(Transcribed page contents)

----------------------------------------

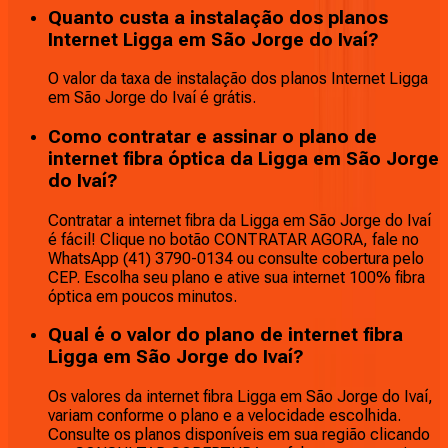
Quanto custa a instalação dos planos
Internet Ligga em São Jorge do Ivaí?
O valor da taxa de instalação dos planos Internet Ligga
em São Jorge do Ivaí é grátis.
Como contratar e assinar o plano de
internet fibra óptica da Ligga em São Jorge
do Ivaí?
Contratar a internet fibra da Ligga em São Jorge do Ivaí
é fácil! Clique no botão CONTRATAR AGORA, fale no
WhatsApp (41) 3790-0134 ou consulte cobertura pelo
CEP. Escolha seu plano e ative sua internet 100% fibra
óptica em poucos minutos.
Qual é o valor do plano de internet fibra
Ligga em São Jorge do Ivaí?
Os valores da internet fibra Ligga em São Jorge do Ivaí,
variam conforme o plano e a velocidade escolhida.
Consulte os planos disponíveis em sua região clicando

----------------------------------------

PROBLEM TO SOLVE ▸ An exact copy of the entries, minus the pictures, is what's needed here.

SOLUTION FOR THIS TASK ▸
Quanto custa a instalação dos planos
Internet Ligga em São Jorge do Ivaí?
O valor da taxa de instalação dos planos Internet Ligga
em São Jorge do Ivaí é grátis.
Como contratar e assinar o plano de
internet fibra óptica da Ligga em São Jorge
do Ivaí?
Contratar a internet fibra da Ligga em São Jorge do Ivaí
é fácil! Clique no botão CONTRATAR AGORA, fale no
WhatsApp (41) 3790-0134 ou consulte cobertura pelo
CEP. Escolha seu plano e ative sua internet 100% fibra
óptica em poucos minutos.
Qual é o valor do plano de internet fibra
Ligga em São Jorge do Ivaí?
Os valores da internet fibra Ligga em São Jorge do Ivaí,
variam conforme o plano e a velocidade escolhida.
Consulte os planos disponíveis em sua região clicando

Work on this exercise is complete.